Baca berita tanpa iklan. Gabung Kompas.com+

Maarif Institute Akan Rancang Indeks Kota Islami

Kompas.com - 28/08/2015, 05:32 WIB
Dylan Aprialdo Rachman

Penulis

JAKARTA, KOMPAS.com – Maarif Institute akan merancang Indeks Kota Islami (IKI) terhadap 93 kota di Indonesia. Indeks ini merupakan upaya Maarif Institute dalam menyusun parameter untuk mengukur dan menyusun peringkat kinerja pemerintah kota dalam menjalankan pemerintahannya, yang berbasis nilai-nilai Islam.

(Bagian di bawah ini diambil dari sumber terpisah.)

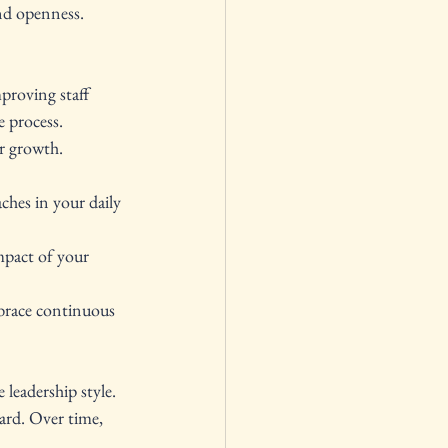
nd openness. 
proving staff 
e process.
or growth. 
ches in your daily 
mpact of your 
mbrace continuous 
leadership style. 
ard. Over time,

Manajer Program Islam dan Media Maarif Institute, Khelmy K Pribady mengatakan, Indeks Kota Islami ini nantinya akan diukur melalui sejumlah variabel dan indikator berdasarkan nilai-nilai Islam yang bersumber dari Al-Quran dan Hadits.

"Kita tidak hanya mengukur dari segi Perda Syariah, tidak hanya berapa banyak soal mesjid. Ada nilai-nilai kesetaraan, keterbukaan, akuntabilitas pelayanan publik dan nilai-nilai islami lainnya yang akan kita ukur," ujar Khelmi pada saat ditemui dalam acara Public Expose Indeks Kota Islami di Gedung Pusat Dakwah Muhammadiyah, Jakarta, (27/8/2015).

Lebih lanjut, Ketua Tim Riset Indeks Kota Islami Maarif Institute, Ahmad Imam Mujadid Rais mengatakan, perancangan Indeks Kota Islami ini disusun dengan mempertimbangkan enam prinsip tujuan syariah, yaitu menjaga harta benda, menjaga kehidupan, menjaga akal, menjaga agama, menjaga keturunan dan menjaga lingkungan.

Ahmad menyimpulkan, berdasarkan enam prinsip tersebut, Kota Islami adalah kota yang aman, sejahtera, dan bahagia. Ahmad menambahkan bahwa saat ini tim riset IKI masih melakukan tahap diskusi dengan masyarakat dari berbagai macam elemen agar hasil indeks nantinya sesuai dengan harapan.

"Saat ini kita masih lakukan public expose, jadi hasilnya belum ada. Kita masih akan mensolidkan variabel dan indikator indeksnya agar hasilnya valid," ujar Ahmad.

Kota Aman akan dinilai berdasarkan dua variabel penelitian yang terdiri dari kebebasan menjalankan agama dan keyakinan serta pemenuhan hak dasar negara. Kedua variabel tersebut akan diturunkan menjadi sejumlah indikator seperti toleransi, mendirikan tempat ibadah, pendidikan agama, tidak adanya kebencian, transparansi pemerintahan, partisipasi, kepemimpinan, akuntabilitas dan kontrol terhadap tingkat kejahatan.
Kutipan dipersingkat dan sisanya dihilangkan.